In mobile radio transmission/reception devices, the hardware architecture takes on an important role, since it influences critical parameters such as power consumption and data processing speed to a great extent. Modem mobile radio transceivers always comprise a microprocessor, usually a digital signal processor (DSP), which plays a central role in data processing tasks, such as equalization and channel decoding.
In principle, it is possible for all of the equalization of the received data to be performed solely using a DSP operated with appropriate software. However, this solution, which is the easiest imaginable in terms of hardware architecture, has a series of drawbacks. In particular, it is necessary to use very powerful and hence expensive DSPs in order to ensure the required signal processing speed. Furthermore, such DSPs have a power consumption which is unacceptably high for mobile stations.

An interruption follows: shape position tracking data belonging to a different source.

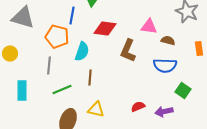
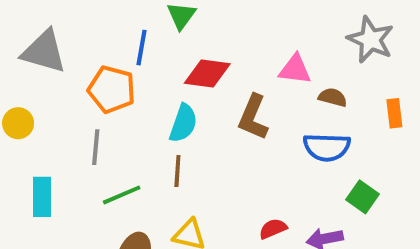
cyan semicircle: (82, 52) -> (183, 123), moved

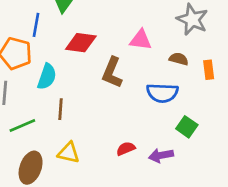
brown semicircle: (333, 97) -> (179, 59), moved
cyan semicircle: (183, 123) -> (47, 77), moved

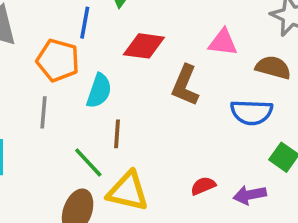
brown semicircle: (179, 59) -> (273, 67), size x1.4
green line: (22, 126) -> (88, 163), moved, turned 70
yellow triangle: (69, 153) -> (128, 191), size x1.4

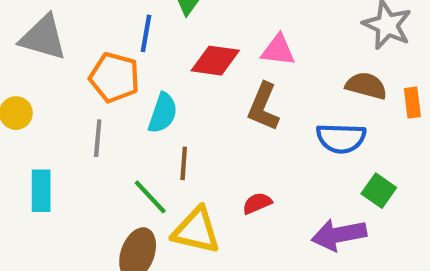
pink triangle: (223, 42) -> (278, 50), moved
red semicircle: (203, 186) -> (257, 203), moved
purple arrow: (250, 195) -> (339, 235), size x1.4

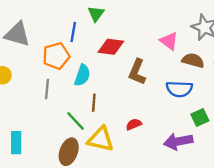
pink triangle: (278, 50) -> (169, 41), moved, turned 30
orange pentagon: (115, 77) -> (56, 56), turned -30
cyan rectangle: (41, 191) -> (16, 143), moved
green square: (379, 191) -> (200, 117), turned 30

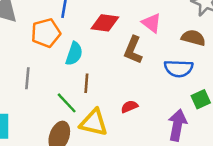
pink triangle: (169, 41) -> (152, 23), moved
gray line: (47, 89) -> (27, 78), moved
purple arrow: (178, 141) -> (177, 125), turned 112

To reduce the power consumption and the MIPS (Million Instructions Per Second) load in the microprocessor or DSP, processor or DSP tasks are transferred to specific hardware peripherals. By way of example, it is already known practice to provide support for the execution of the ACD (Add Compare Select) step in Viterbi equalization or Viterbi decoding using suitable hardware data paths. These calculate particular, ever recurrent computation tasks and thus relieve the burden on the DSP. One drawback, however, is that the use of such hardware peripherals greatly restricts the flexibility of the data processing. The attendant difficulties become more acute in higher generation mobile radio systems, which require flexible service and data administration management.
In data processor technology, it is generally known practice to provide support for user programmable processors by providing task-specific coprocessors. The coprocessor undertakes the execution of complicated operations which would be a great burden on the processor. The best known types are arithmetic coprocessors for performing the four basic types of computation and possibly transcendental functions, and also graphics coprocessors. In this case, data interchange between the processor and the coprocessor takes place via a coprocessor interface.
European patent specification EP 0 789 882 B1 describes a multimedia processor architecture in which a user programmable processor has a plurality of task-specific processors with a high power density connected in parallel with it. The task-specific processors are either nonprogrammable or have a low level of programmability, i.e. their behavior can be altered by prescribing parameters. The low level of programmability allows these processors to be used in respective different algorithms, where the same basic functions are performed, but with different parameter values. Parameter values for a particular algorithm are typically updated—i.e. the task-specific processor is configured—at a much lower speed than the data processing speed. Parameters can be reloaded using a separate bus.